Excerpted records below:

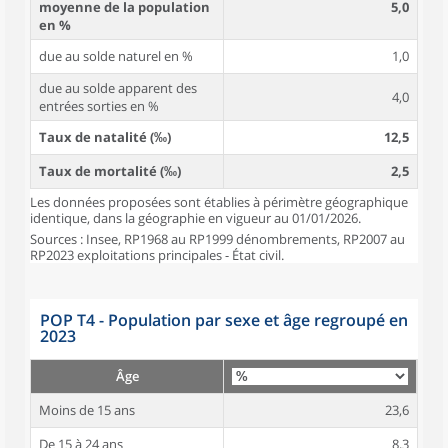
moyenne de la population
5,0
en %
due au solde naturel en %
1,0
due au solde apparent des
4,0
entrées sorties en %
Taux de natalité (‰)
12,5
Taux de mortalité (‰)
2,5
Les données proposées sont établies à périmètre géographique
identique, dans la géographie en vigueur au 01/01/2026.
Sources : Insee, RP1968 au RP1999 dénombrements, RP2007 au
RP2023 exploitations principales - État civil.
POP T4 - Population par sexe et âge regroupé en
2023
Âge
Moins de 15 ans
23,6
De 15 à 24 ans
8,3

End of Excerpted records.
Excerpted records below:

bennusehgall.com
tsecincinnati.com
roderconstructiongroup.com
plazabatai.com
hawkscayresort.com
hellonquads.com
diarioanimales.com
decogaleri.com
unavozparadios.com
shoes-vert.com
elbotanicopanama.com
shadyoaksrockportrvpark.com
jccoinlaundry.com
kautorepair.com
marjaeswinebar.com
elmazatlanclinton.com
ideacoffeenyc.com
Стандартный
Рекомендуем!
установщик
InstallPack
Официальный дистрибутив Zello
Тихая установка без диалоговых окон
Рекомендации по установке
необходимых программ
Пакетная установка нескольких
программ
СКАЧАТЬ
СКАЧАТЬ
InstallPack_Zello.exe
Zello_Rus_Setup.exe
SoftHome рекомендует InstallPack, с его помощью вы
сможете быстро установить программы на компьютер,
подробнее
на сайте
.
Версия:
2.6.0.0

End of Excerpted records.

» **Work required**
Across the whole listing, show each line where the word "установка" occurs.

» **Answer section**
Тихая установка без диалоговых окон
Пакетная установка нескольких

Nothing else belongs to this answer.